The coordinate plane is a two-dimensional surface where we can graphically represent mathematical equations and points. It consists of two number lines: the horizontal axis is the x-axis, and the vertical axis is the y-axis. These axes intersect at a point known as the origin, which has the coordinates \((0,0)\).

Every point on this plane is represented by an ordered pair, \((x,y)\), where \(x\) indicates the horizontal position and \(y\) indicates the vertical position.

• The positive direction on the x-axis is to the right, while the negative direction is to the left.
• On the y-axis, positive values go up and negative values go down.

Understanding the coordinate plane allows us to easily plot and locate points, and analyze the relationships between different points.

A line segment is a part of a line that is bounded by two distinct endpoints. It is the shortest path between those endpoints on the coordinate plane.

Unlike a line, which extends infinitely in both directions, a line segment has a defined length. In mathematical problems, line segments are often used to describe the distance or relationship between two points.

When working with line segments on a coordinate plane:

• The endpoints are identified using coordinates, such as \((x_1, y_1)\) and \((x_2, y_2)\).
• The properties of line segments, such as their length, can be calculated using formulas, like the distance formula.

Line segments are a fundamental concept in geometry and are essential for understanding more complex geometric shapes.

The midpoint of a line segment is the point that is exactly halfway between its endpoints. It divides the line segment into two equal parts. Calculating the midpoint is crucial in geometry, as it helps in various applications like bisecting angles and segments.

We use the midpoint formula to find this point's coordinates.
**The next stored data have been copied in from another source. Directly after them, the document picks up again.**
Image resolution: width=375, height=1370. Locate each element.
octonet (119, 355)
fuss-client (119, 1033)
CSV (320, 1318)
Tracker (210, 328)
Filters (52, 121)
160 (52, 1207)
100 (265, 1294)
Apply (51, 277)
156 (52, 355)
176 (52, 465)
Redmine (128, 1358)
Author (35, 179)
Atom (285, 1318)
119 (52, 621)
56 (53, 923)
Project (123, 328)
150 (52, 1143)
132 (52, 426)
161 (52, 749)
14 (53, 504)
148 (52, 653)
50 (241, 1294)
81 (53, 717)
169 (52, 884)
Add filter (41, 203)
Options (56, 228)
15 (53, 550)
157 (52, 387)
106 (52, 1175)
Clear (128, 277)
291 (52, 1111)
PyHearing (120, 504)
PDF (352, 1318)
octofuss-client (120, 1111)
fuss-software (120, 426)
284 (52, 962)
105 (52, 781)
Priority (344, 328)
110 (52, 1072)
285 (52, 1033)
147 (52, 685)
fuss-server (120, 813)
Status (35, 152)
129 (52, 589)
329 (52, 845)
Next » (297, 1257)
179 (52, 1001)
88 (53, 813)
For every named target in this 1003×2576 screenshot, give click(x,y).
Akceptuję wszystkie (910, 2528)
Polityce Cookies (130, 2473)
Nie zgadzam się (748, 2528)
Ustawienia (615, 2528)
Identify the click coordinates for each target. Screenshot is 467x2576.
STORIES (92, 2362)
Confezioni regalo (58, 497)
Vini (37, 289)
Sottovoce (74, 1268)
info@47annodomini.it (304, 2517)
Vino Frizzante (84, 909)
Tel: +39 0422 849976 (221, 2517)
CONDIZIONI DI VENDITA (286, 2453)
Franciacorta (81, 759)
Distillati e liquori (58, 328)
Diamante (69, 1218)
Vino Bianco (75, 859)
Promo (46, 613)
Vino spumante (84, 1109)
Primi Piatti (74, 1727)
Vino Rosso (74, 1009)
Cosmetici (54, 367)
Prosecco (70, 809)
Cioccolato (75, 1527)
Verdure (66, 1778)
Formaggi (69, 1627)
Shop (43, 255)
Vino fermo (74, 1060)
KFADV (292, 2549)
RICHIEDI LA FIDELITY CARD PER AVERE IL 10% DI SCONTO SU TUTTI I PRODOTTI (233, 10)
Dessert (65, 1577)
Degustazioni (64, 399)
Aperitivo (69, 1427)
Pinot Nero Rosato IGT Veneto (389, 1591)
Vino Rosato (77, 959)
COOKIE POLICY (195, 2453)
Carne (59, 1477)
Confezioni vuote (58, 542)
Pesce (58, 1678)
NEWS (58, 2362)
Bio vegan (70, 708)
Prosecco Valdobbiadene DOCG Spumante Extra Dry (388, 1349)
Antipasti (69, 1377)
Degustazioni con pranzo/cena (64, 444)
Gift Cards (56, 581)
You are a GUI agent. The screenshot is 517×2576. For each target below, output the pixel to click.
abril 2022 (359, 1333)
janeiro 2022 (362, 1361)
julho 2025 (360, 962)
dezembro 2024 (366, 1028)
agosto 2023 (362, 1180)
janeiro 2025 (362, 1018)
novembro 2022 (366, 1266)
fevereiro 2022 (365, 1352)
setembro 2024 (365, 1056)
Given endpoints \((x_1, y_1)\) and \((x_2, y_2)\), the midpoint \((x_m, y_m)\) can be found using:\[x_m = \frac{x_1 + x_2}{2}, \quad y_m = \frac{y_1 + y_2}{2}\]

In the exercise mentioned, point \(M(6,8)\) was given as the midpoint, which helped us derive the unknown endpoint \(B\). Knowing how to find a midpoint allows you to solve many geometric problems easily.

Plotting points on a coordinate plane involves placing a dot at the location specified by an ordered pair, \((x, y)\). This activity is foundational for graphing equations and understanding geometric figures.

To plot a point:

• Start at the origin \((0,0)\), and move horizontally to the x-value.
• Then, move vertically to the y-value.
• Mark the intersection of these movements with a point.

In our problem, the points \(M(6,8)\) and \(A(2,3)\) are plotted first. This visualization helps in understanding their spatial relationship, allowing us to use the midpoint formula effectively. Being skilled at plotting points enhances your ability to interpret and solve geometric problems.